UPDATE, 4 p.m.: Supervisor Mark Lovelace weighed in on social media with his thoughts on this latest development, and in response Robert “Woods” Sutherland emailed local media outlets a couple of outraged quotes. Here’s what Supervisor Lovelace had to say:
Here’s Sutherland’s subsequent email to media:
Friends, Supervisor Lovelace has been badmouthing our effort to attain compliance with the law and respect for the environment.
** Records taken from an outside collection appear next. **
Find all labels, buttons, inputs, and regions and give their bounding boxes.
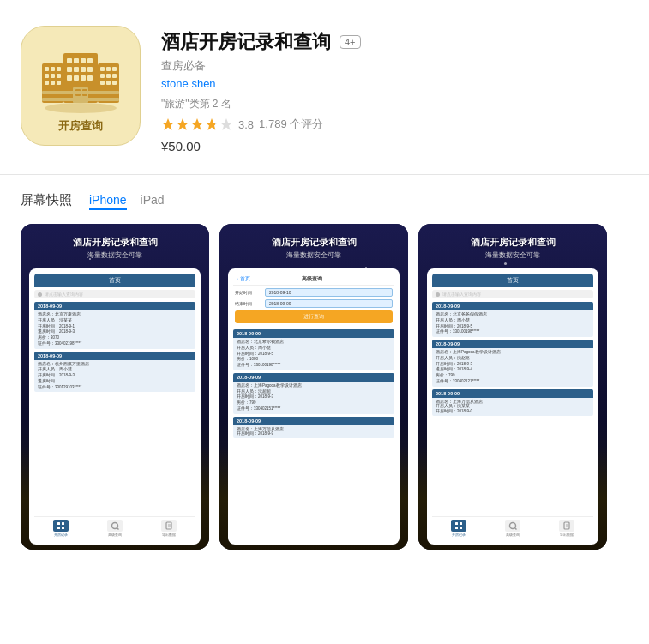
svg-rect-37 bbox=[112, 81, 117, 85]
screenshots-section: 屏幕快照 iPhone iPad 酒店开房记录和查询 海量数据安全可靠 首页 bbox=[0, 175, 649, 567]
svg-rect-10 bbox=[87, 67, 93, 72]
age-badge: 4+ bbox=[340, 35, 361, 49]
svg-rect-6 bbox=[87, 58, 93, 63]
svg-rect-26 bbox=[51, 81, 55, 85]
svg-point-58 bbox=[509, 523, 515, 529]
app-title-row: 酒店开房记录和查询 4+ bbox=[161, 29, 628, 55]
svg-rect-36 bbox=[106, 81, 111, 85]
svg-rect-23 bbox=[51, 74, 55, 78]
svg-rect-24 bbox=[57, 74, 61, 78]
rating-row: 3.8 1,789 个评分 bbox=[161, 117, 628, 132]
tab-ipad[interactable]: iPad bbox=[141, 193, 165, 210]
svg-rect-22 bbox=[45, 74, 49, 78]
star-2 bbox=[176, 117, 189, 131]
app-icon: 开房查询 bbox=[21, 26, 141, 146]
svg-rect-33 bbox=[106, 74, 111, 78]
svg-marker-40 bbox=[162, 118, 174, 130]
ss2-phone: ‹ 首页 高级查询 开始时间 2018-09-10 结束时间 2018-09-0… bbox=[228, 268, 400, 545]
svg-rect-20 bbox=[51, 67, 55, 71]
tab-iphone[interactable]: iPhone bbox=[89, 193, 127, 210]
svg-line-50 bbox=[117, 528, 118, 530]
svg-rect-31 bbox=[112, 67, 117, 71]
device-tabs: iPhone iPad bbox=[89, 193, 165, 210]
svg-rect-30 bbox=[106, 67, 111, 71]
svg-rect-38 bbox=[42, 91, 119, 94]
screenshot-3: 酒店开房记录和查询 海量数据安全可靠 首页 请点击输入查询内容 2018-09-… bbox=[418, 224, 607, 550]
ss3-phone: 首页 请点击输入查询内容 2018-09-09 酒店名：北京爸爸假假酒店 开房人… bbox=[427, 268, 598, 545]
svg-rect-11 bbox=[67, 75, 72, 81]
rating-count: 1,789 个评分 bbox=[259, 117, 323, 132]
svg-rect-5 bbox=[81, 58, 86, 63]
svg-rect-9 bbox=[81, 67, 86, 72]
rating-value: 3.8 bbox=[238, 118, 254, 131]
svg-marker-44 bbox=[220, 118, 232, 130]
svg-rect-54 bbox=[455, 522, 458, 525]
ss2-title-area: 酒店开房记录和查询 海量数据安全可靠 bbox=[219, 224, 408, 263]
star-5-empty bbox=[219, 117, 233, 131]
app-category: "旅游"类第 2 名 bbox=[161, 97, 628, 111]
ss1-title-area: 酒店开房记录和查询 海量数据安全可靠 bbox=[21, 224, 209, 263]
app-icon-svg bbox=[38, 38, 123, 115]
app-subtitle: 查房必备 bbox=[161, 58, 628, 74]
svg-point-1 bbox=[45, 103, 117, 113]
screenshot-1: 酒店开房记录和查询 海量数据安全可靠 首页 请点击输入查询内容 2018-09-… bbox=[21, 224, 209, 550]
svg-rect-7 bbox=[67, 67, 72, 72]
svg-rect-48 bbox=[62, 527, 64, 529]
svg-marker-41 bbox=[177, 118, 189, 130]
svg-rect-3 bbox=[67, 58, 72, 63]
svg-rect-21 bbox=[57, 67, 61, 71]
svg-rect-46 bbox=[62, 522, 64, 525]
svg-line-59 bbox=[514, 528, 516, 530]
svg-marker-42 bbox=[191, 118, 203, 130]
svg-rect-45 bbox=[57, 522, 60, 525]
svg-rect-56 bbox=[455, 527, 458, 529]
svg-rect-57 bbox=[460, 527, 462, 529]
screenshots-label: 屏幕快照 bbox=[21, 192, 72, 208]
star-rating bbox=[161, 117, 233, 131]
app-developer[interactable]: stone shen bbox=[161, 77, 628, 90]
svg-rect-51 bbox=[166, 522, 171, 529]
svg-point-49 bbox=[111, 523, 117, 529]
star-3 bbox=[190, 117, 204, 131]
ss3-title-area: 酒店开房记录和查询 海量数据安全可靠 bbox=[418, 224, 607, 263]
svg-rect-14 bbox=[87, 75, 93, 81]
app-header: 开房查询 酒店开房记录和查询 4+ 查房必备 stone shen "旅游"类第… bbox=[0, 0, 649, 175]
screenshots-row: 酒店开房记录和查询 海量数据安全可靠 首页 请点击输入查询内容 2018-09-… bbox=[21, 224, 628, 550]
svg-rect-60 bbox=[564, 522, 569, 529]
star-1 bbox=[161, 117, 175, 131]
app-icon-label: 开房查询 bbox=[58, 118, 103, 134]
app-info: 酒店开房记录和查询 4+ 查房必备 stone shen "旅游"类第 2 名 … bbox=[161, 26, 628, 153]
svg-rect-55 bbox=[460, 522, 462, 525]
screenshot-2: 酒店开房记录和查询 海量数据安全可靠 ‹ 首页 高级查询 开始时间 2018-0… bbox=[219, 224, 408, 550]
svg-rect-19 bbox=[45, 67, 49, 71]
svg-rect-39 bbox=[42, 98, 119, 101]
svg-rect-27 bbox=[57, 81, 61, 85]
app-price: ¥50.00 bbox=[161, 139, 628, 153]
svg-rect-35 bbox=[100, 81, 105, 85]
svg-rect-34 bbox=[112, 74, 117, 78]
svg-rect-12 bbox=[74, 75, 79, 81]
svg-rect-47 bbox=[57, 527, 60, 529]
star-4-half bbox=[205, 117, 219, 131]
svg-marker-43 bbox=[206, 118, 218, 130]
ss1-phone: 首页 请点击输入查询内容 2018-09-09 酒店名：北京万豪酒店 开房人员：… bbox=[29, 268, 201, 545]
svg-rect-29 bbox=[100, 67, 105, 71]
svg-rect-4 bbox=[74, 58, 79, 63]
svg-rect-25 bbox=[45, 81, 49, 85]
app-title: 酒店开房记录和查询 bbox=[161, 29, 331, 55]
screenshots-header: 屏幕快照 iPhone iPad bbox=[21, 192, 628, 210]
svg-rect-32 bbox=[100, 74, 105, 78]
svg-rect-13 bbox=[81, 75, 86, 81]
svg-rect-8 bbox=[74, 67, 79, 72]
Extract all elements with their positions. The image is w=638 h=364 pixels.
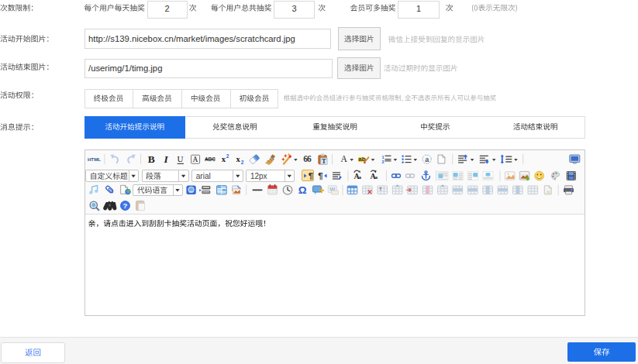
svg-text:Ω: Ω — [298, 184, 307, 196]
svg-text:a: a — [359, 174, 362, 180]
svg-text:a: a — [375, 174, 378, 180]
svg-text:?: ? — [123, 201, 128, 210]
svg-text:a: a — [425, 156, 429, 163]
svg-text:1: 1 — [381, 155, 384, 160]
svg-text:HTML: HTML — [88, 156, 101, 162]
svg-text:A: A — [341, 154, 348, 163]
svg-text:A: A — [193, 156, 198, 163]
svg-text:I: I — [164, 153, 169, 165]
svg-text:T: T — [322, 157, 326, 165]
svg-text:T: T — [379, 187, 382, 191]
svg-text:x: x — [236, 155, 241, 163]
svg-text:U: U — [178, 154, 184, 163]
svg-text:2: 2 — [226, 153, 229, 159]
svg-text:x: x — [222, 155, 226, 163]
svg-text:2: 2 — [241, 160, 244, 165]
svg-text:¶: ¶ — [309, 171, 314, 180]
svg-text:B: B — [148, 153, 155, 165]
svg-text:¶: ¶ — [318, 171, 323, 180]
svg-text:66: 66 — [303, 154, 312, 163]
svg-text:2: 2 — [381, 160, 384, 164]
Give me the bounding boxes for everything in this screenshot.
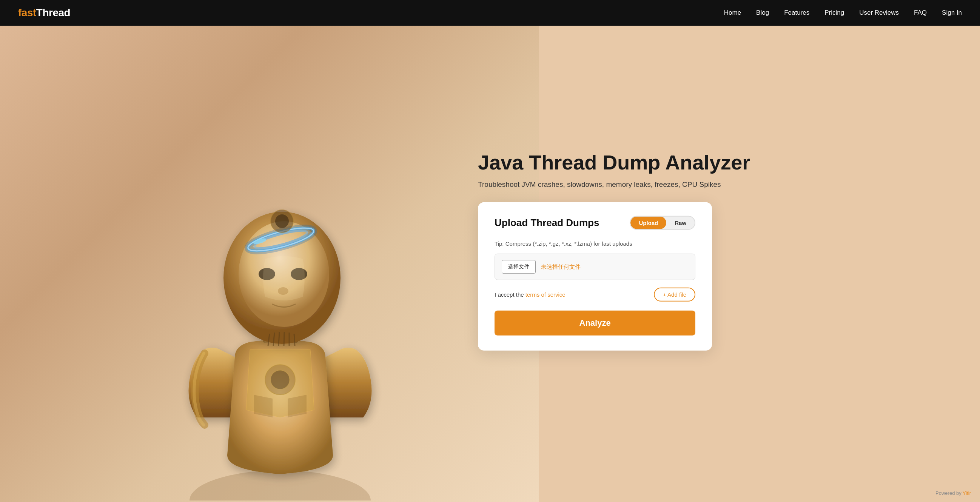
nav-blog[interactable]: Blog xyxy=(756,9,769,16)
svg-point-15 xyxy=(275,214,289,228)
svg-line-24 xyxy=(294,334,295,346)
nav-features[interactable]: Features xyxy=(784,9,809,16)
add-file-button[interactable]: + Add file xyxy=(654,288,695,302)
upload-card-header: Upload Thread Dumps Upload Raw xyxy=(495,216,695,230)
terms-text: I accept the terms of service xyxy=(495,291,565,298)
terms-row: I accept the terms of service + Add file xyxy=(495,288,695,302)
powered-by: Powered by Yitir xyxy=(935,490,971,496)
terms-prefix: I accept the xyxy=(495,291,525,298)
no-file-text: 未选择任何文件 xyxy=(541,264,581,271)
toggle-raw-btn[interactable]: Raw xyxy=(666,217,695,229)
nav-pricing[interactable]: Pricing xyxy=(824,9,844,16)
nav-faq[interactable]: FAQ xyxy=(914,9,927,16)
terms-link[interactable]: terms of service xyxy=(525,291,565,298)
nav-user-reviews[interactable]: User Reviews xyxy=(859,9,899,16)
svg-line-21 xyxy=(278,332,279,346)
nav-signin[interactable]: Sign In xyxy=(942,9,962,16)
powered-by-link[interactable]: Yitir xyxy=(963,490,971,496)
nav-home[interactable]: Home xyxy=(724,9,741,16)
hero-subtitle: Troubleshoot JVM crashes, slowdowns, mem… xyxy=(478,180,721,189)
tip-text: Tip: Compress (*.zip, *.gz, *.xz, *.lzma… xyxy=(495,240,695,247)
svg-point-2 xyxy=(270,370,290,389)
upload-raw-toggle: Upload Raw xyxy=(630,216,695,230)
analyze-button[interactable]: Analyze xyxy=(495,311,695,335)
powered-by-text: Powered by xyxy=(935,490,963,496)
upload-card: Upload Thread Dumps Upload Raw Tip: Comp… xyxy=(478,202,712,351)
navbar: fastThread Home Blog Features Pricing Us… xyxy=(0,0,980,25)
hero-title: Java Thread Dump Analyzer xyxy=(478,151,750,174)
svg-point-0 xyxy=(189,470,371,500)
svg-line-22 xyxy=(284,332,284,346)
choose-file-button[interactable]: 选择文件 xyxy=(502,260,536,274)
file-input-area[interactable]: 选择文件 未选择任何文件 xyxy=(495,254,695,280)
svg-point-18 xyxy=(278,287,288,295)
hero-section: Java Thread Dump Analyzer Troubleshoot J… xyxy=(0,0,980,502)
logo-thread: Thread xyxy=(36,7,70,19)
toggle-upload-btn[interactable]: Upload xyxy=(630,217,666,229)
upload-card-title: Upload Thread Dumps xyxy=(495,217,599,229)
robot-illustration xyxy=(174,183,386,502)
logo-fast: fast xyxy=(18,7,36,19)
logo[interactable]: fastThread xyxy=(18,7,70,19)
hero-content: Java Thread Dump Analyzer Troubleshoot J… xyxy=(455,151,965,351)
nav-links: Home Blog Features Pricing User Reviews … xyxy=(724,9,962,17)
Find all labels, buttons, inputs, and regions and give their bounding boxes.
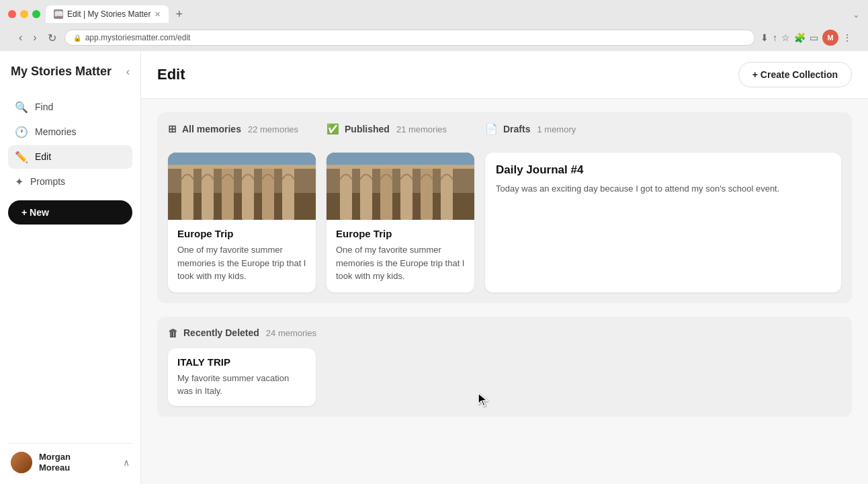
search-icon: 🔍 <box>15 101 28 114</box>
drafts-count: 1 memory <box>537 124 576 134</box>
extensions-icon[interactable]: 🧩 <box>794 32 806 43</box>
published-count: 21 memories <box>396 124 447 134</box>
back-button[interactable]: ‹ <box>16 30 25 45</box>
sidebar-item-find-label: Find <box>35 102 53 112</box>
europe-trip-all-title: Europe Trip <box>177 228 306 239</box>
bookmark-icon[interactable]: ☆ <box>781 32 790 43</box>
profile-button[interactable]: M <box>822 30 838 46</box>
all-memories-count: 22 memories <box>248 124 298 134</box>
window-minimize-icon[interactable]: ⌄ <box>853 9 860 19</box>
more-options-icon[interactable]: ⋮ <box>842 32 852 43</box>
all-memories-label: ⊞ All memories <box>168 123 241 135</box>
daily-journal-text: Today was an exciting day because I got … <box>496 182 830 196</box>
sidebar-item-prompts-label: Prompts <box>30 176 65 187</box>
svg-rect-18 <box>327 153 474 166</box>
create-collection-label: + Create Collection <box>752 69 838 80</box>
section-headers-row: ⊞ All memories 22 memories ✅ <box>168 123 841 143</box>
sidebar-collapse-button[interactable]: ‹ <box>126 66 130 78</box>
download-icon[interactable]: ⬇ <box>761 32 769 43</box>
svg-rect-9 <box>168 165 316 169</box>
user-info: MorganMoreau <box>39 452 116 473</box>
browser-tab[interactable]: 📖 Edit | My Stories Matter ✕ <box>46 5 169 23</box>
new-button[interactable]: + New <box>8 200 132 225</box>
tab-favicon: 📖 <box>54 9 63 19</box>
user-name: MorganMoreau <box>39 452 116 473</box>
recently-deleted-label: 🗑 Recently Deleted <box>168 327 259 339</box>
sidebar: My Stories Matter ‹ 🔍 Find 🕐 Memories ✏️… <box>0 51 141 484</box>
edit-icon: ✏️ <box>15 151 28 163</box>
svg-rect-8 <box>168 153 316 166</box>
europe-trip-all-body: Europe Trip One of my favorite summer me… <box>168 220 316 292</box>
avatar-image <box>11 452 32 473</box>
sidebar-item-memories[interactable]: 🕐 Memories <box>8 120 132 144</box>
published-header: ✅ Published 21 memories <box>327 123 474 143</box>
sidebar-item-prompts[interactable]: ✦ Prompts <box>8 170 132 194</box>
document-icon: 📄 <box>485 123 498 135</box>
address-bar[interactable]: 🔒 app.mystoriesmatter.com/edit <box>64 30 755 46</box>
new-tab-button[interactable]: + <box>171 7 187 22</box>
recently-deleted-cards-row: ITALY TRIP My favorite summer vacation w… <box>168 348 841 406</box>
split-view-icon[interactable]: ▭ <box>810 32 818 43</box>
italy-trip-body: ITALY TRIP My favorite summer vacation w… <box>168 348 316 406</box>
main-header: Edit + Create Collection <box>141 51 868 99</box>
close-traffic-light[interactable] <box>8 10 16 18</box>
app-title: My Stories Matter <box>11 65 112 79</box>
europe-trip-published-image <box>327 153 474 220</box>
layers-icon: ⊞ <box>168 123 177 135</box>
clock-icon: 🕐 <box>15 126 28 138</box>
sidebar-item-edit-label: Edit <box>35 151 51 162</box>
italy-trip-text: My favorite summer vacation was in Italy… <box>177 372 306 398</box>
italy-trip-title: ITALY TRIP <box>177 356 306 368</box>
url-text: app.mystoriesmatter.com/edit <box>85 33 191 42</box>
europe-trip-all-card[interactable]: Europe Trip One of my favorite summer me… <box>168 153 316 292</box>
sidebar-item-edit[interactable]: ✏️ Edit <box>8 145 132 169</box>
drafts-header: 📄 Drafts 1 memory <box>485 123 841 143</box>
page-title: Edit <box>157 66 185 83</box>
create-collection-button[interactable]: + Create Collection <box>738 62 852 87</box>
sidebar-item-memories-label: Memories <box>35 126 76 137</box>
main-content: Edit + Create Collection ⊞ <box>141 51 868 484</box>
user-expand-button[interactable]: ∧ <box>123 457 130 468</box>
italy-trip-card[interactable]: ITALY TRIP My favorite summer vacation w… <box>168 348 316 406</box>
collections-bg: ⊞ All memories 22 memories ✅ <box>157 112 852 303</box>
sidebar-item-find[interactable]: 🔍 Find <box>8 95 132 119</box>
maximize-traffic-light[interactable] <box>32 10 40 18</box>
share-icon[interactable]: ↑ <box>773 32 777 43</box>
tab-title: Edit | My Stories Matter <box>67 9 150 19</box>
drafts-label: 📄 Drafts <box>485 123 530 135</box>
daily-journal-title: Daily Journal #4 <box>496 163 830 177</box>
prompts-icon: ✦ <box>15 175 24 188</box>
forward-button[interactable]: › <box>30 30 39 45</box>
check-circle-icon: ✅ <box>327 123 339 135</box>
tab-close-button[interactable]: ✕ <box>155 10 161 19</box>
daily-journal-body: Daily Journal #4 Today was an exciting d… <box>485 153 841 206</box>
europe-trip-all-text: One of my favorite summer memories is th… <box>177 243 306 283</box>
europe-trip-published-body: Europe Trip One of my favorite summer me… <box>327 220 474 292</box>
published-label: ✅ Published <box>327 123 390 135</box>
minimize-traffic-light[interactable] <box>20 10 28 18</box>
avatar <box>11 452 32 473</box>
sidebar-nav: 🔍 Find 🕐 Memories ✏️ Edit ✦ Prompts + Ne… <box>8 95 132 443</box>
daily-journal-card[interactable]: Daily Journal #4 Today was an exciting d… <box>485 153 841 292</box>
lock-icon: 🔒 <box>73 34 81 42</box>
sidebar-footer: MorganMoreau ∧ <box>8 443 132 473</box>
refresh-button[interactable]: ↻ <box>45 30 59 46</box>
recently-deleted-count: 24 memories <box>266 328 316 338</box>
cards-row: Europe Trip One of my favorite summer me… <box>168 153 841 292</box>
new-button-label: + New <box>21 207 49 218</box>
svg-rect-19 <box>327 165 474 169</box>
europe-trip-published-text: One of my favorite summer memories is th… <box>336 243 465 283</box>
trash-icon: 🗑 <box>168 327 178 339</box>
collections-section: ⊞ All memories 22 memories ✅ <box>157 112 852 303</box>
europe-trip-published-title: Europe Trip <box>336 228 465 239</box>
recently-deleted-section: 🗑 Recently Deleted 24 memories ITALY TRI… <box>157 317 852 417</box>
content-area: ⊞ All memories 22 memories ✅ <box>141 99 868 484</box>
recently-deleted-text: Recently Deleted <box>183 327 259 338</box>
all-memories-header: ⊞ All memories 22 memories <box>168 123 316 143</box>
europe-trip-published-card[interactable]: Europe Trip One of my favorite summer me… <box>327 153 474 292</box>
all-memories-text: All memories <box>182 124 241 134</box>
recently-deleted-bg: 🗑 Recently Deleted 24 memories ITALY TRI… <box>157 317 852 417</box>
published-text: Published <box>345 124 390 134</box>
europe-trip-all-image <box>168 153 316 220</box>
drafts-text: Drafts <box>503 124 530 134</box>
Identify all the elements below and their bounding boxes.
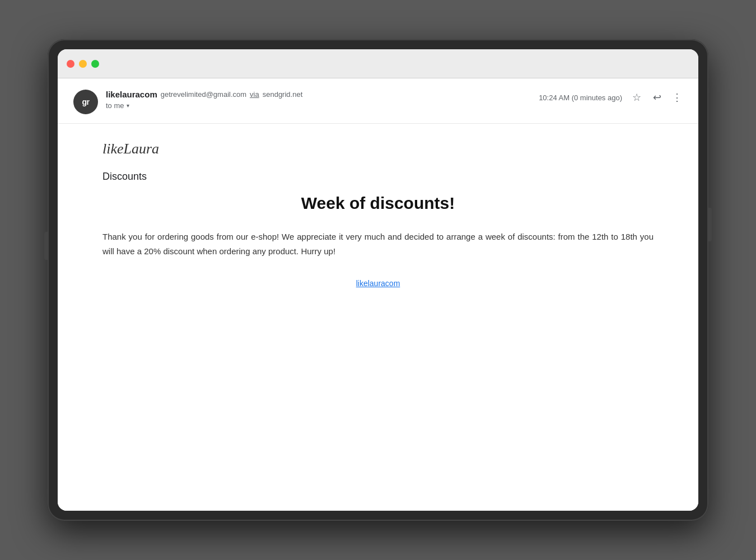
device-screen: gr likelauracom getrevelimited@gmail.com… xyxy=(58,49,698,511)
to-me-row[interactable]: to me ▾ xyxy=(106,101,302,110)
brand-logo: likeLaura xyxy=(102,141,654,157)
more-icon[interactable]: ⋮ xyxy=(671,92,683,103)
email-timestamp: 10:24 AM (0 minutes ago) xyxy=(539,94,622,102)
minimize-button[interactable] xyxy=(79,60,87,68)
email-main-heading: Week of discounts! xyxy=(102,194,654,213)
sender-email: getrevelimited@gmail.com xyxy=(161,90,246,99)
close-button[interactable] xyxy=(67,60,74,68)
email-subject-line: Discounts xyxy=(102,171,654,183)
email-body: likeLaura Discounts Week of discounts! T… xyxy=(58,124,698,311)
browser-chrome xyxy=(58,49,698,78)
sender-name-row: likelauracom getrevelimited@gmail.com vi… xyxy=(106,90,302,99)
email-actions: 10:24 AM (0 minutes ago) ☆ ↩ ⋮ xyxy=(539,90,683,103)
email-header: gr likelauracom getrevelimited@gmail.com… xyxy=(58,78,698,124)
via-domain: sendgrid.net xyxy=(263,90,303,99)
side-button-right xyxy=(708,208,712,241)
chevron-down-icon: ▾ xyxy=(127,102,129,109)
maximize-button[interactable] xyxy=(91,60,99,68)
footer-link[interactable]: likelauracom xyxy=(356,279,400,288)
reply-icon[interactable]: ↩ xyxy=(651,92,662,103)
avatar: gr xyxy=(73,90,98,114)
sender-name: likelauracom xyxy=(106,90,157,99)
side-button xyxy=(44,232,48,260)
email-body-text: Thank you for ordering goods from our e-… xyxy=(102,230,654,258)
sender-section: gr likelauracom getrevelimited@gmail.com… xyxy=(73,90,302,114)
device-frame: gr likelauracom getrevelimited@gmail.com… xyxy=(48,39,708,521)
email-container: gr likelauracom getrevelimited@gmail.com… xyxy=(58,78,698,511)
star-icon[interactable]: ☆ xyxy=(631,92,642,103)
to-me-label: to me xyxy=(106,101,124,110)
email-footer: likelauracom xyxy=(102,278,654,288)
via-label: via xyxy=(250,90,259,99)
sender-info: likelauracom getrevelimited@gmail.com vi… xyxy=(106,90,302,110)
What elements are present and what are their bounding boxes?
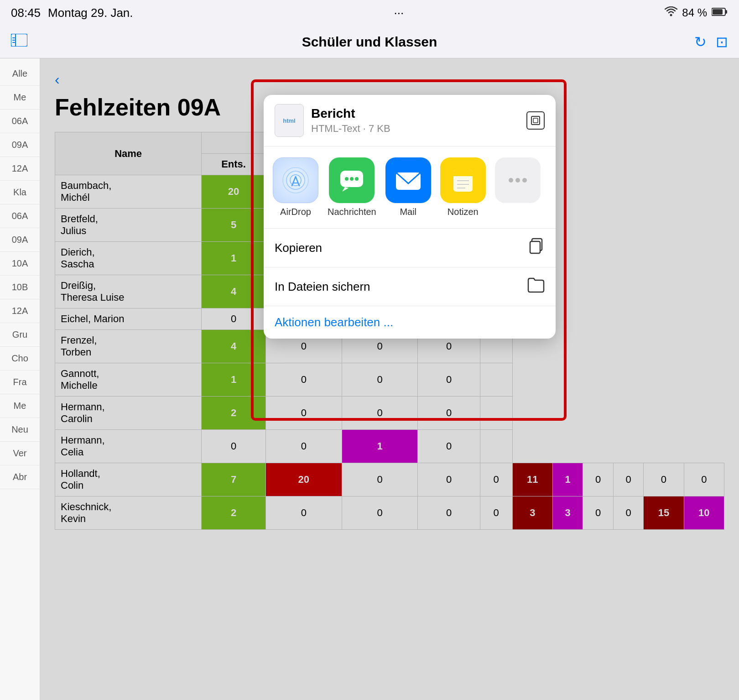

Therefore you may wish to quote my replies:
- Mark would not be in trouble with us if he were not trying to evade CEQA.
- Mark’s sellout of our natural environment to enable an out-of-control rapacious industry is a crime against Humanity.
###
Original post:
PREVIOUSLY
- HARDIN: Robert ‘Woods’ Sutherland of HumMAP Talks About The Group’s Lawsuit Against Humboldt County
- Marijuana Advocacy Group Settles Lawsuit Against County
- (UPDATED) County Extends Registration Deadline for Existing Marijuana Growers, Prompting Renewed Legal Threat
- County Responds to Litigation Threat From Marijuana Advocacy Group
Following through on its recent threat, the Humboldt-Mendocino Marijuana Advocacy Project (HuMMAP) today is filing a motion in Humboldt County Superior Court in an effort to enforce the settlement agreement reached with Humboldt County over the county’s medical marijuana ordinance.
HuMMAP, founded by SoHum activist Robert “Woods” Sutherland, sued the county in February over its Commercial Medical Marijuana Land Use Ordinance (CMMLUO). As part of a settlement agreement reached in July the county agreed not to stop accepting applications after Dec. 31 and not resume until an Environmental Impact Report is completed.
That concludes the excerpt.